Across the entries that follow, work out the number of lines containing the string "parent", and state it alone.
---*---
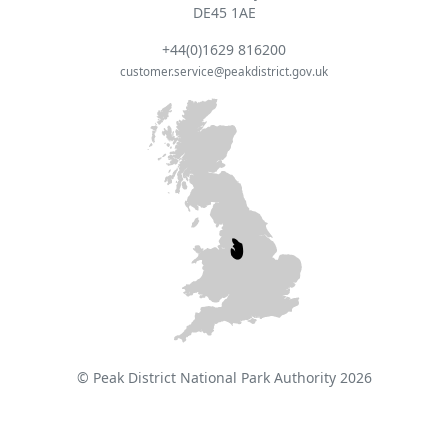
DE45 1AE
+44(0)1629 816200
customer.service@peakdistrict.gov.uk
© Peak District National Park Authority 2026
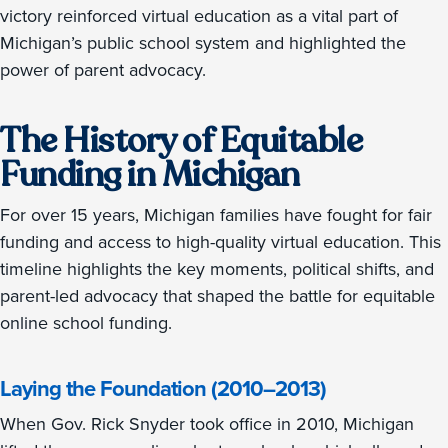
victory reinforced virtual education as a vital part of
Michigan’s public school system and highlighted the
power of parent advocacy.
The History of Equitable
Funding in Michigan
For over 15 years, Michigan families have fought for fair
funding and access to high-quality virtual education. This
timeline highlights the key moments, political shifts, and
parent-led advocacy that shaped the battle for equitable
online school funding.
Laying the Foundation (2010–2013)
When Gov. Rick Snyder took office in 2010, Michigan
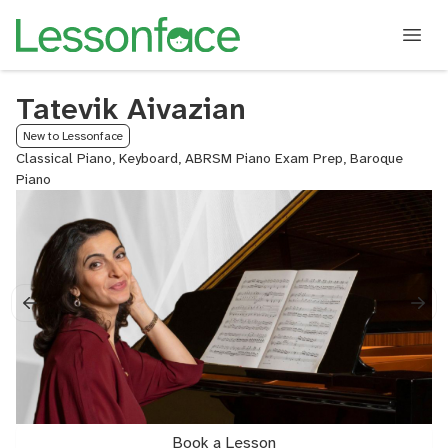
Tatevik Aivazian
New to Lessonface
Classical Piano, Keyboard, ABRSM Piano Exam Prep, Baroque
Piano
Book a Lesson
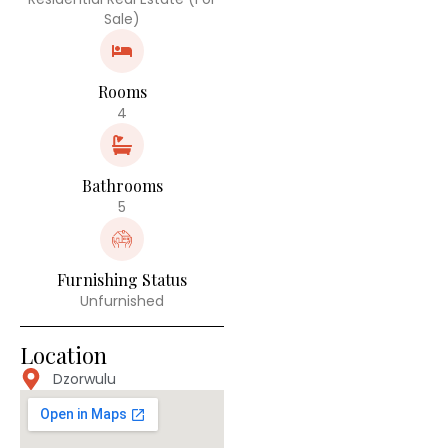
Sale)
Rooms
4
Bathrooms
5
Furnishing Status
Unfurnished
Location
Dzorwulu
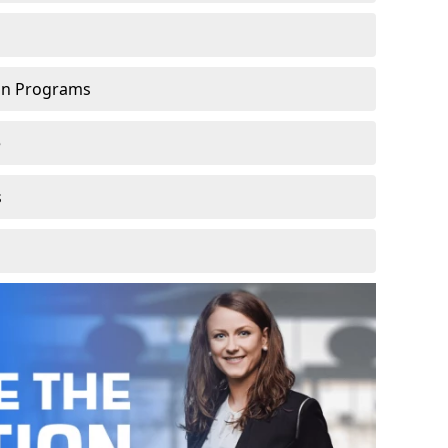
ion Programs
e
s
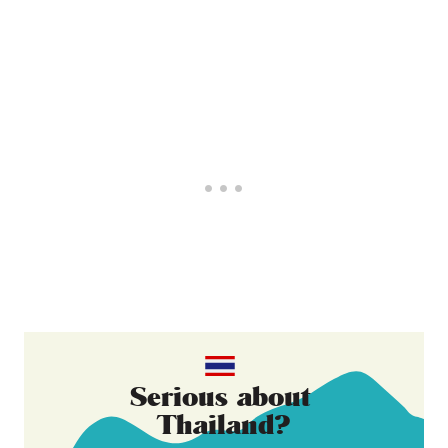
Serious about
Thailand
?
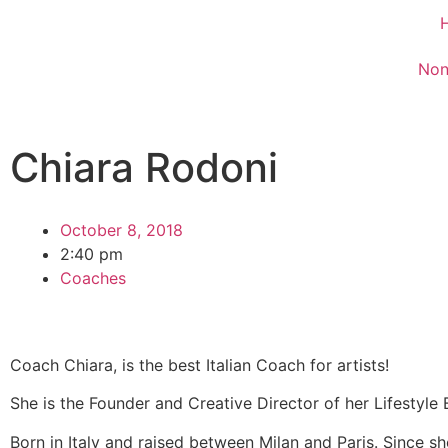
Non
Chiara Rodoni
October 8, 2018
2:40 pm
Coaches
Coach Chiara, is the best Italian Coach for artists!
She is the Founder and Creative Director of her Lifestyle 
Born in Italy and raised between Milan and Paris. Since s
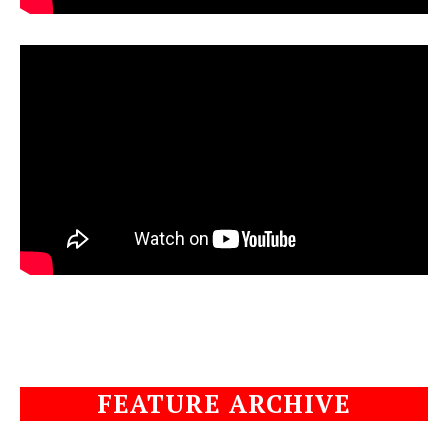
FEATURE ARCHIVE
---*---
Solution below
2